Copy out each line of the data that contains "hayabusagsm".

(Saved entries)
------------------------
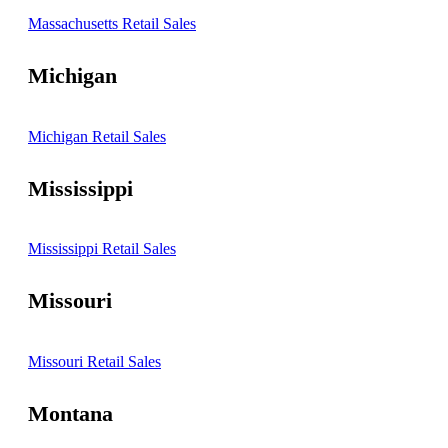
Massachusetts Retail Sales
Michigan
Michigan Retail Sales
Mississippi
Mississippi Retail Sales
Missouri
Missouri Retail Sales
Montana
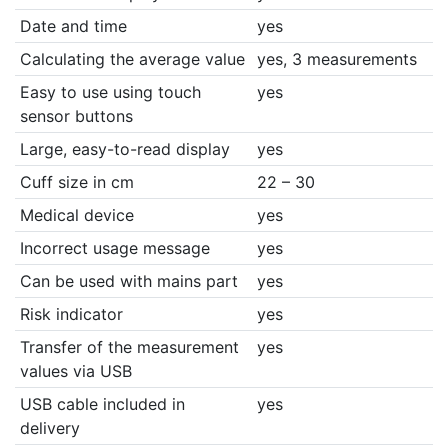
Date and time
yes
Calculating the average value
yes, 3 measurements
Easy to use using touch
yes
sensor buttons
Large, easy-to-read display
yes
Cuff size in cm
22 – 30
Medical device
yes
Incorrect usage message
yes
Can be used with mains part
yes
Risk indicator
yes
Transfer of the measurement
yes
values via USB
USB cable included in
yes
delivery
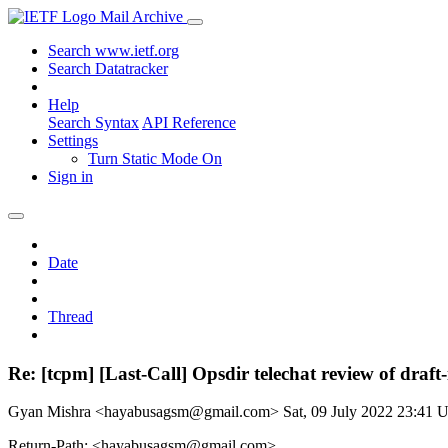
Mail Archive
Search www.ietf.org
Search Datatracker
Help
Search Syntax
API Reference
Settings
Turn Static Mode On
Sign in
Date
Thread
Re: [tcpm] [Last-Call] Opsdir telechat review of draft
Gyan Mishra <hayabusagsm@gmail.com>
Sat, 09 July 2022 23:41
Return-Path: <hayabusagsm@gmail.com>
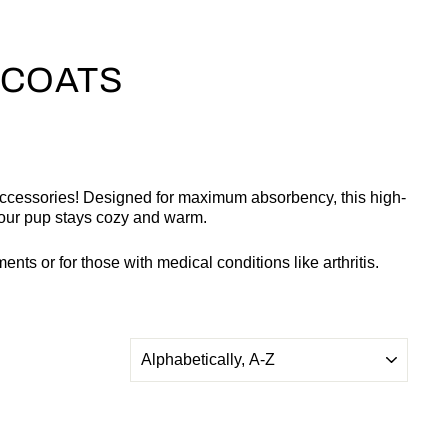
 COATS
Accessories! Designed for maximum absorbency, this high-
 your pup stays cozy and warm.
nts or for those with medical conditions like arthritis.
SORT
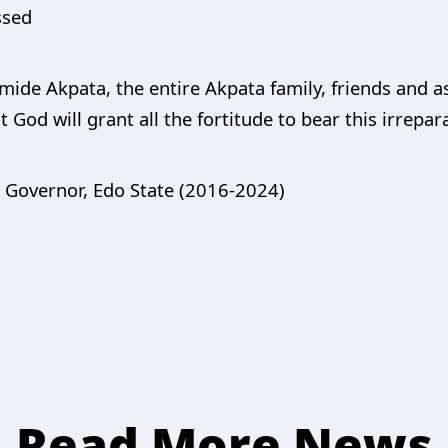
ssed
mide Akpata, the entire Akpata family, friends and a
 God will grant all the fortitude to bear this irrepar
, Governor, Edo State (2016-2024)
Read More News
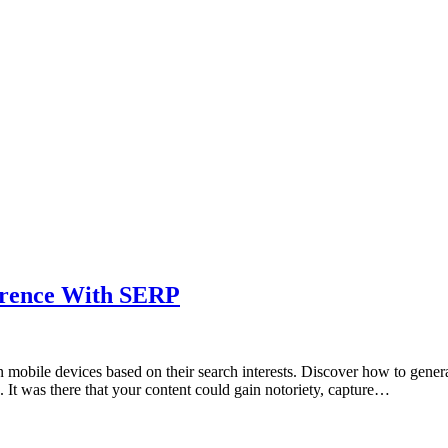
ference With SERP
 mobile devices based on their search interests. Discover how to generat
 It was there that your content could gain notoriety, capture…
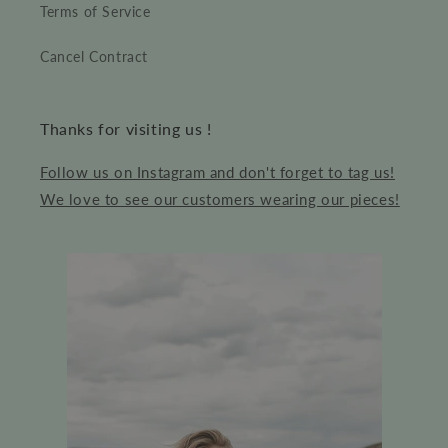
Terms of Service
Cancel Contract
Thanks for visiting us !
Follow us on Instagram and don't forget to tag us!
We love to see our customers wearing our pieces!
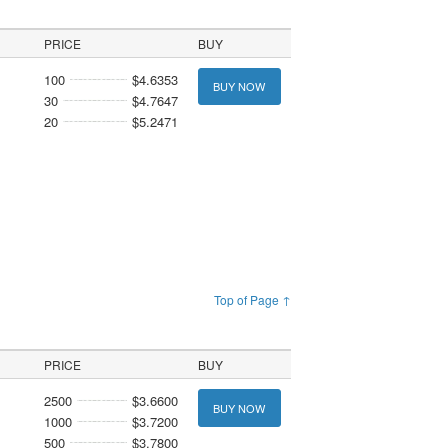
PRICE
BUY
100
$4.6353
BUY NOW
30
$4.7647
20
$5.2471
Top of Page ↑
PRICE
BUY
2500
$3.6600
BUY NOW
1000
$3.7200
500
$3.7800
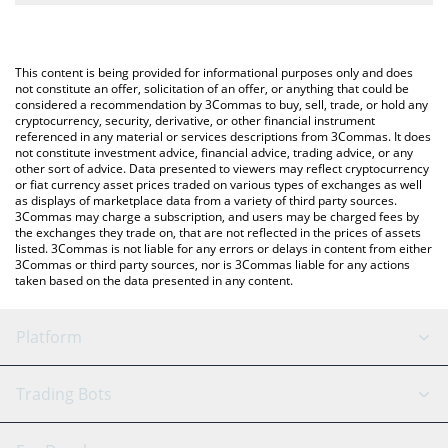
The most common way of converting AIAT to USD is by using a
Crypto Exchange or a P2P (person-to-person) exchange platform
You can also use our AI Analysis Token price table above to
like LocalBitcoins, etc.
check the latest AI Analysis Token price in major fiat and crypto
This content is being provided for informational purposes only and does
currencies.
not constitute an offer, solicitation of an offer, or anything that could be
considered a recommendation by 3Commas to buy, sell, trade, or hold any
cryptocurrency, security, derivative, or other financial instrument
referenced in any material or services descriptions from 3Commas. It does
not constitute investment advice, financial advice, trading advice, or any
other sort of advice. Data presented to viewers may reflect cryptocurrency
or fiat currency asset prices traded on various types of exchanges as well
as displays of marketplace data from a variety of third party sources.
3Commas may charge a subscription, and users may be charged fees by
the exchanges they trade on, that are not reflected in the prices of assets
listed. 3Commas is not liable for any errors or delays in content from either
3Commas or third party sources, nor is 3Commas liable for any actions
taken based on the data presented in any content.
Platform
GRID Bot
System Status
Trading Bots
DCA Bot
Backtesting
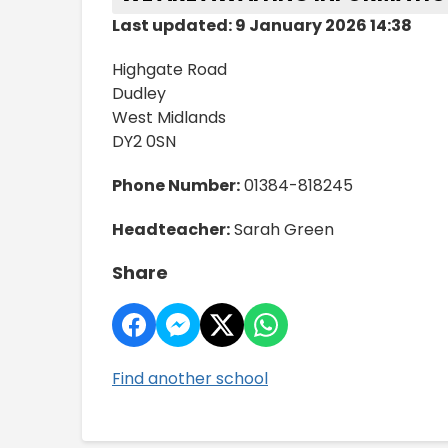
Last updated: 9 January 2026 14:38
Highgate Road
Dudley
West Midlands
DY2 0SN
Phone Number:
01384-818245
Headteacher:
Sarah Green
Share
Find another school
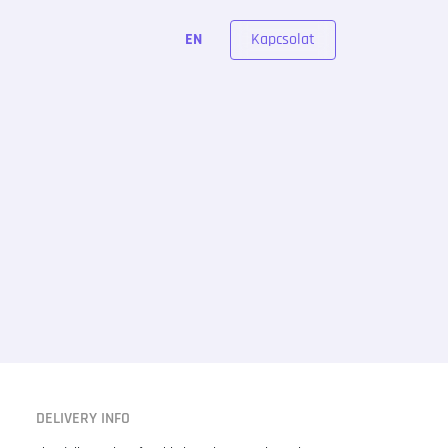
Kapcsolat
EN
DELIVERY INFO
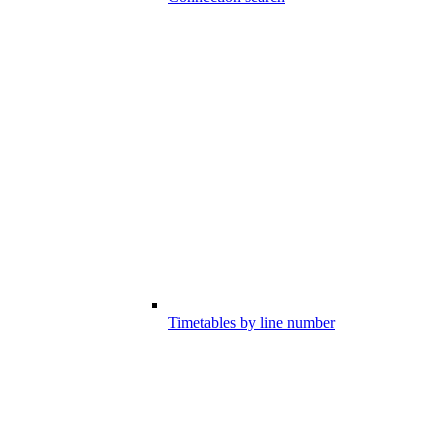
Timetables by line number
------------------------
EXPECTED ANSWER:
Gyan Mishra <hayabusagsm@gmail.com>
Return-Path: <hayabusagsm@gmail.com>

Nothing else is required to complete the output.